What you need to do — Find the line that contains "élections départementales et"; then retype it and each line after it, exactly, through the final line of the data below.

Page images and extracted text —
========
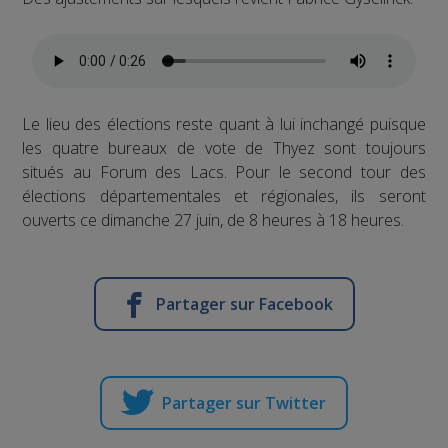
Le lieu des élections reste quant à lui inchangé puisque
les quatre bureaux de vote de Thyez sont toujours
situés au Forum des Lacs. Pour le second tour des
élections départementales et régionales, ils seront
ouverts ce dimanche 27 juin, de 8 heures à 18 heures.
Partager sur Facebook
Partager sur Twitter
========
Answer —
élections départementales et régionales, ils seront
ouverts ce dimanche 27 juin, de 8 heures à 18 heures.
Partager sur Facebook
Partager sur Twitter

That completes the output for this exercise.